À la suite d'une décision de la Cour d'appel de Douai ordonnant le redémarrage du raffinage pour défaut d'information des représentants du personnel, Total avait lancé le 19 juillet des opérations de dégazage. Celles-ci peuvent aussi bien servir au redémarrage effectif de la production qu'à la reconversion du site.
Dans le même temps, afin de prouver leur détermination et montrer qu'ils n'étaient pas dupes, les syndicats Sud et CGT avaient lancé un ultimatum à Total, sommant le pétrolier de fournir aux salariés un calendrier pour le redémarrage du raffinage.
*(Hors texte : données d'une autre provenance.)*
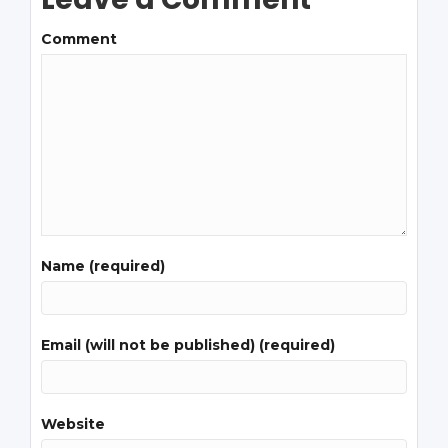
Comment
Name (required)
Email (will not be published) (required)
Website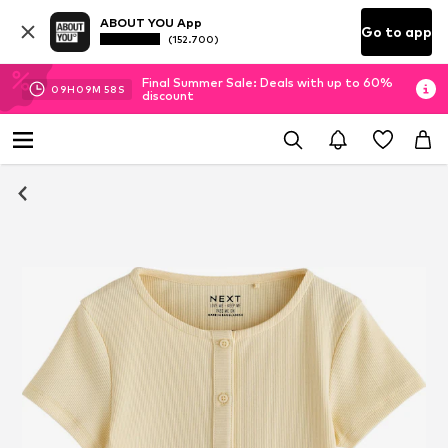
ABOUT YOU App
Go to app
(152.700)
Final Summer Sale: Deals with up to 60%
09
H
09
M
57
S
discount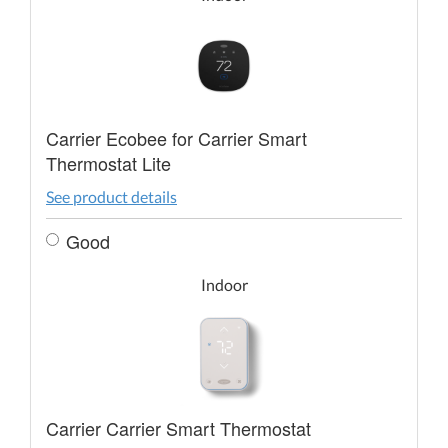
Carrier Ecobee for Carrier Smart
Thermostat Lite
See product details
Good
Indoor
Carrier Carrier Smart Thermostat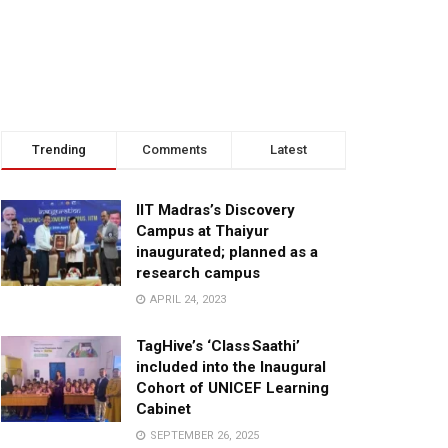
Trending
Comments
Latest
IIT Madras’s Discovery
Campus at Thaiyur
inaugurated; planned as a
research campus
APRIL 24, 2023
TagHive’s ‘Class Saathi’
included into the Inaugural
Cohort of UNICEF Learning
Cabinet
SEPTEMBER 26, 2025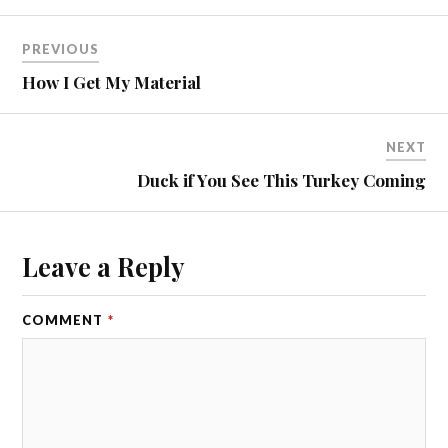
PREVIOUS
How I Get My Material
NEXT
Duck if You See This Turkey Coming
Leave a Reply
COMMENT
*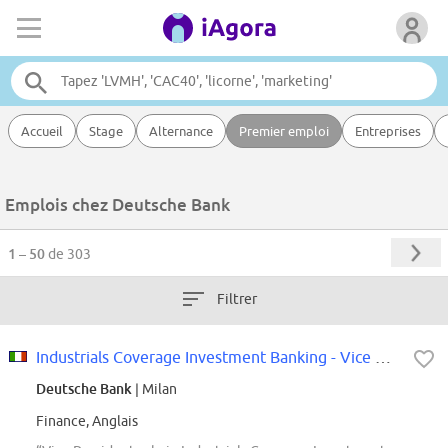
Accueil
Stage
Alternance
Premier emploi
Entreprises
Emplois chez Deutsche Bank
1 – 50
de 303
Filtrer
Industrials Coverage Investment Banking - Vice President (f/m/x)
Deutsche Bank
| Milan
Finance, Anglais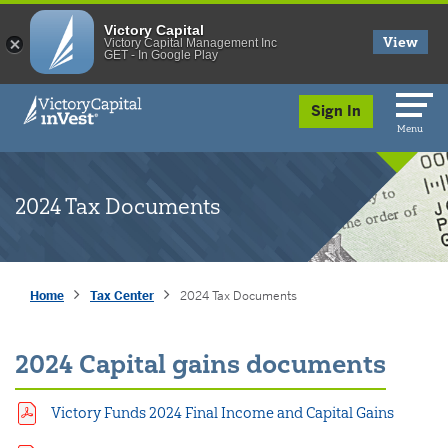
Victory Capital
View
Victory Capital Management Inc
GET - In Google Play
skip to main content
Sign In
Menu
2024 Tax Documents
Home
Tax Center
2024 Tax Documents
2024 Capital gains documents
Victory Funds 2024 Final Income and Capital Gains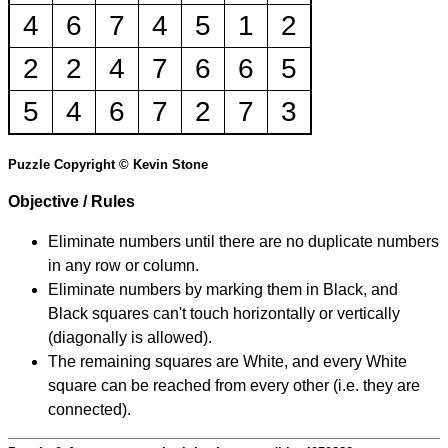
4
6
7
4
5
1
2
2
2
4
7
6
6
5
5
4
6
7
2
7
3
Puzzle Copyright © Kevin Stone
Objective / Rules
Eliminate numbers until there are no duplicate numbers
in any row or column.
Eliminate numbers by marking them in Black, and
Black squares can't touch horizontally or vertically
(diagonally is allowed).
The remaining squares are White, and every White
square can be reached from every other (i.e. they are
connected).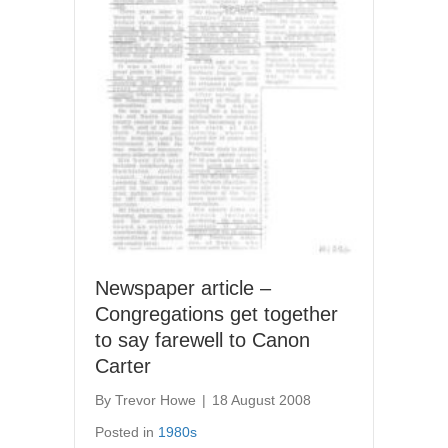
Newspaper article –
Congregations get together
to say farewell to Canon
Carter
By
Trevor Howe
|
18 August 2008
Posted in
1980s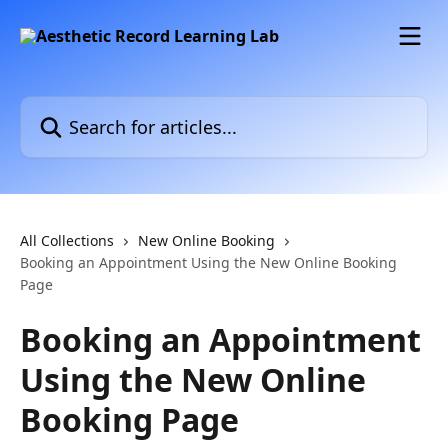
Skip to main content
Search for articles...
All Collections
New Online Booking
Booking an Appointment Using the New Online Booking
Page
Booking an Appointment
Using the New Online
Booking Page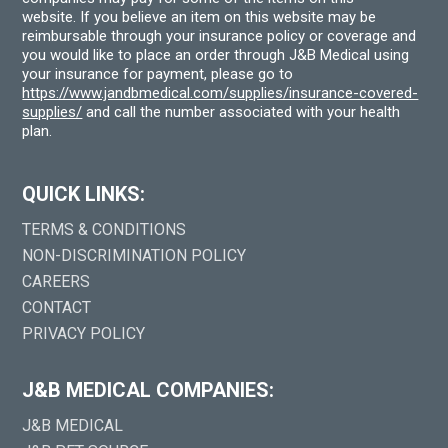
website. If you believe an item on this website may be
reimbursable through your insurance policy or coverage and
you would like to place an order through J&B Medical using
your insurance for payment, please go to
https://www.jandbmedical.com/supplies/insurance-covered-
supplies/
and call the number associated with your health
plan.
QUICK LINKS:
TERMS & CONDITIONS
NON-DISCRIMINATION POLICY
CAREERS
CONTACT
PRIVACY POLICY
J&B MEDICAL COMPANIES:
J&B MEDICAL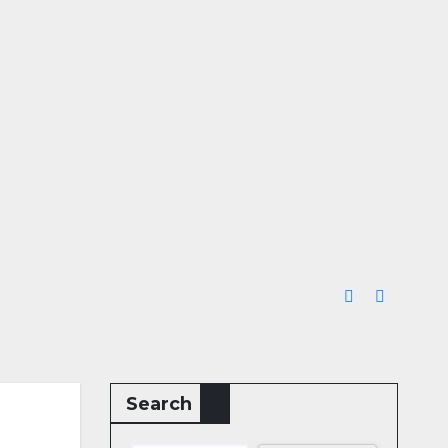
Search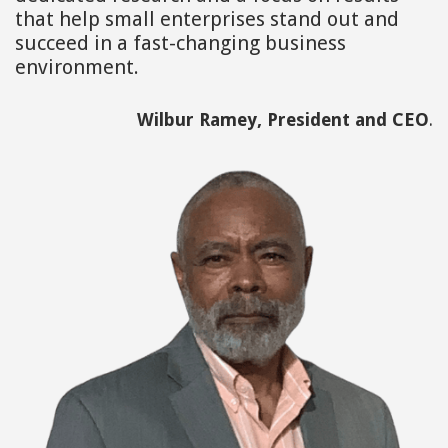
that help small enterprises stand out and
succeed in a fast-changing business
environment.
Wilbur Ramey, President and CEO
.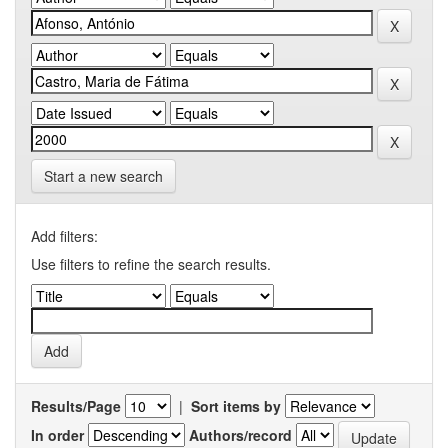
Start a new search
Add filters:
Use filters to refine the search results.
Results/Page
|
Sort items by
In order
Authors/record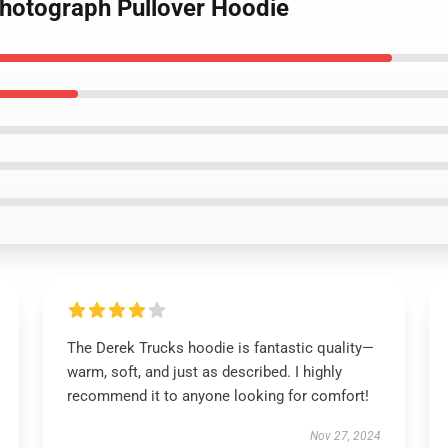
Photograph Pullover Hoodie
The Derek Trucks hoodie is fantastic quality—
warm, soft, and just as described. I highly
recommend it to anyone looking for comfort!
Nov 27, 2024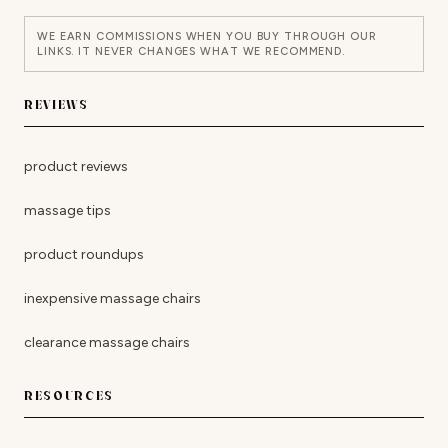
WE EARN COMMISSIONS WHEN YOU BUY THROUGH OUR
LINKS. IT NEVER CHANGES WHAT WE RECOMMEND.
REVIEWS
product reviews
massage tips
product roundups
inexpensive massage chairs
clearance massage chairs
RESOURCES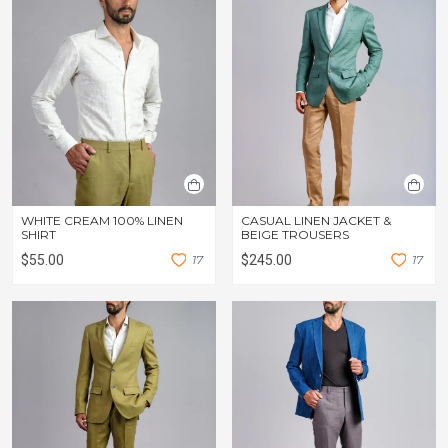
WHITE CREAM 100% LINEN
CASUAL LINEN JACKET &
SHIRT
BEIGE TROUSERS
$55.00
1
7
$245.00
1
7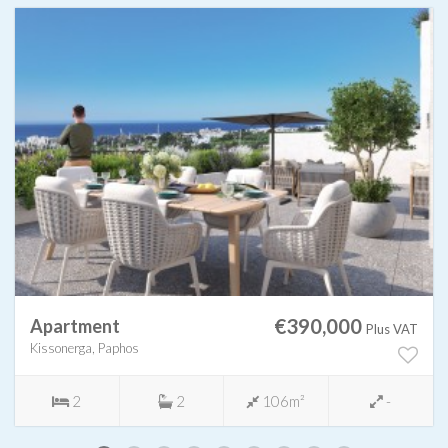
€390,000
Apartment
Plus VAT
Kissonerga, Paphos
2
2
106m²
-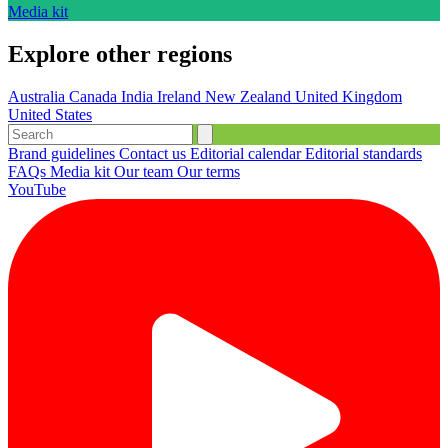
Media kit
Explore other regions
Australia
Canada
India
Ireland
New Zealand
United Kingdom
United States
Brand guidelines
Contact us
Editorial calendar
Editorial standards
FAQs
Media kit
Our team
Our terms
YouTube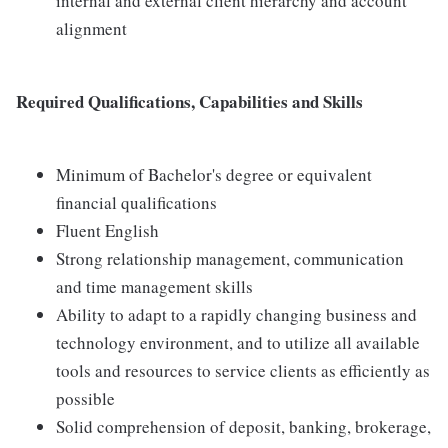
internal and external client hierarchy and account
alignment
Required Qualifications, Capabilities and Skills
Minimum of Bachelor's degree or equivalent
financial qualifications
Fluent English
Strong relationship management, communication
and time management skills
Ability to adapt to a rapidly changing business and
technology environment, and to utilize all available
tools and resources to service clients as efficiently as
possible
Solid comprehension of deposit, banking, brokerage,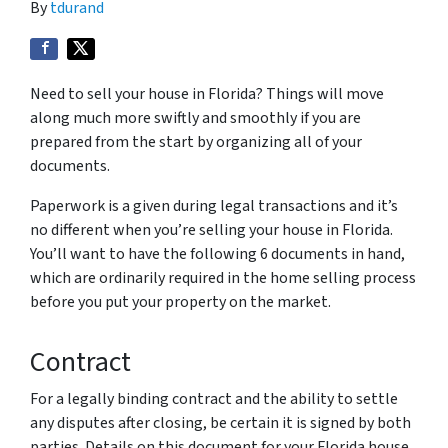
By
tdurand
Need to sell your house in Florida? Things will move
along much more swiftly and smoothly if you are
prepared from the start by organizing all of your
documents.
Paperwork is a given during legal transactions and it’s
no different when you’re selling your house in Florida.
You’ll want to have the following 6 documents in hand,
which are ordinarily required in the home selling process
before you put your property on the market.
Contract
For a legally binding contract and the ability to settle
any disputes after closing, be certain it is signed by both
parties. Details on this document for your Florida house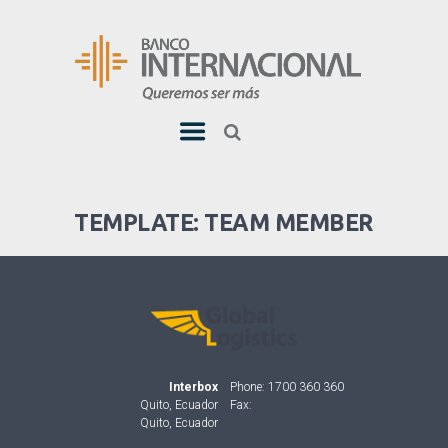
TEMPLATE: TEAM MEMBER
Interbox
Phone: 1700 360 360
Quito, Ecuador
Fax:
Quito, Ecuador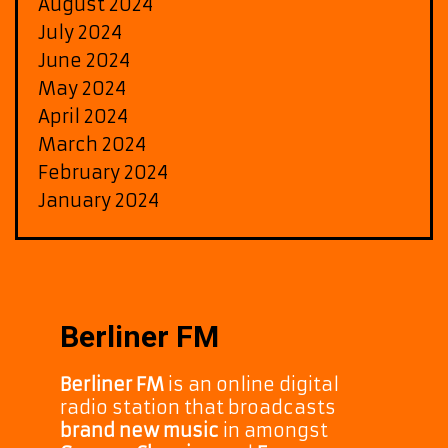
August 2024
July 2024
June 2024
May 2024
April 2024
March 2024
February 2024
January 2024
Berliner FM
Berliner FM
is an online digital
radio station that broadcasts
brand new music
in amongst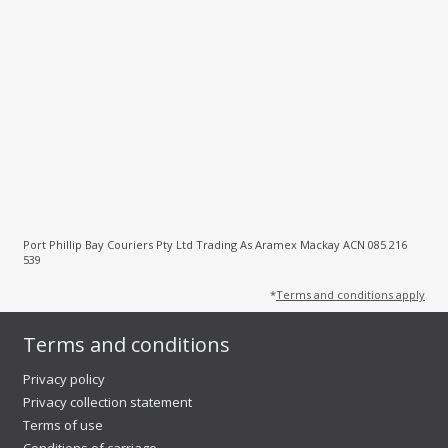
Port Phillip Bay Couriers Pty Ltd Trading As Aramex Mackay ACN 085 216
539
*
Terms and conditions apply
Terms and conditions
Privacy policy
Privacy collection statement
Terms of use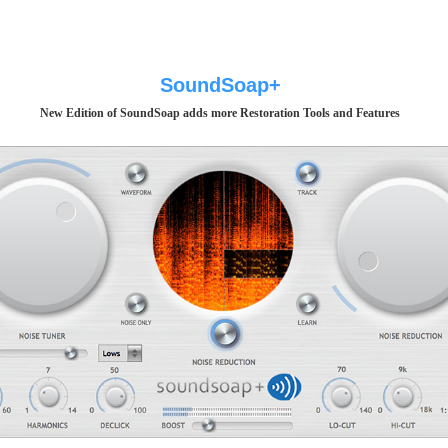
SoundSoap+
New Edition of SoundSoap adds more Restoration Tools and Features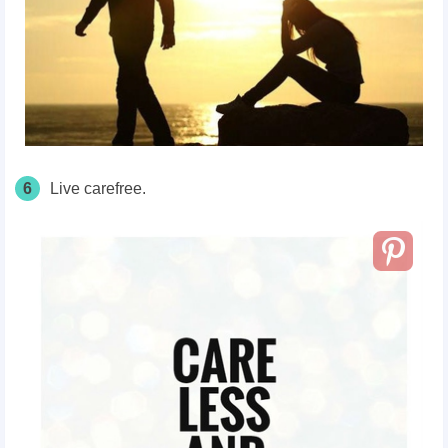
6
Live carefree.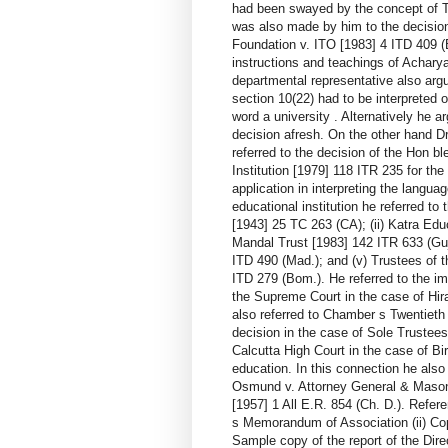
had been swayed by the concept of T.
was also made by him to the decision
Foundation v. ITO [1983] 4 ITD 409 (B
instructions and teachings of Achary
departmental representative also argue
section 10(22) had to be interpreted o
word a university . Alternatively he a
decision afresh. On the other hand D
referred to the decision of the Hon b
Institution [1979] 118 ITR 235 for the
application in interpreting the langua
educational institution he referred to
[1943] 25 TC 263 (CA); (ii) Katra Edu
Mandal Trust [1983] 142 ITR 633 (Guj
ITD 490 (Mad.); and (v) Trustees of 
ITD 279 (Bom.). He referred to the im
the Supreme Court in the case of Hir
also referred to Chamber s Twentieth
decision in the case of Sole Trustee
Calcutta High Court in the case of Bi
education. In this connection he also 
Osmund v. Attorney General & Mason [1
[1957] 1 All E.R. 854 (Ch. D.). Refe
s Memorandum of Association (ii) Co
Sample copy of the report of the Dire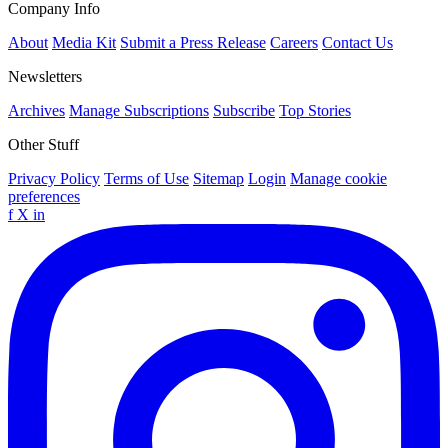
Company Info
About
Media Kit
Submit a Press Release
Careers
Contact Us
Newsletters
Archives
Manage Subscriptions
Subscribe
Top Stories
Other Stuff
Privacy Policy
Terms of Use
Sitemap
Login
Manage cookie
preferences
f
X
in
Faute d'avoir eu gain de cause, ils ont obtenu la désignation d'un huissier pour faire constater que Total ne respectait pas la décision de la cour d'appel, afin qu'il soit condamné à verser l'astreinte de 100 000 E par jour, prévue par l'arrêt de la cour d'appel.
Selon Philippe Wullens, délégué Sud (majoritaire sur le site), le dégazage est suspendu jusqu'à la décision de la justice - dont la date n'est pas encore fixée - après les constatations de l'huissier.
"Mais les salariés ont toutefois décidé de rester sur le site afin de faire preuve de leur bonne volonté. Nous effectuons toutes les autres opérations nécessaires au redémarrage car notre but n'est pas de bloquer mais de travailler à la remise en état des installations pour reprendre l'activité."
Une nouvelle assemblée générale devrait être organisée demain afin de voir quelles suites donner à cette nouvelle action que la CGT aimerait visiblement durcir. Le syndicat aurait émis le souhait de reprendre la grève. Une option que ne veut envisager Sud, qui estime que cette nouvelle action serait contre productive. "Nous avons besoin, avant toute décision de justice, de prouver que nous sommes de bonne volonté face à la direction de Total qui se sert du jugement plus pour un dégazage que pour un redémarrage de l'usine", affirme philippe Wullens.
L'activité de la raffinerie des Flandres, qui emploie 367 salariés et environ autant de sous-traitants, avait été arrêtée provisoirement en septembre 2009 avant que la direction ne confirme le 8 mars son arrêt définitif.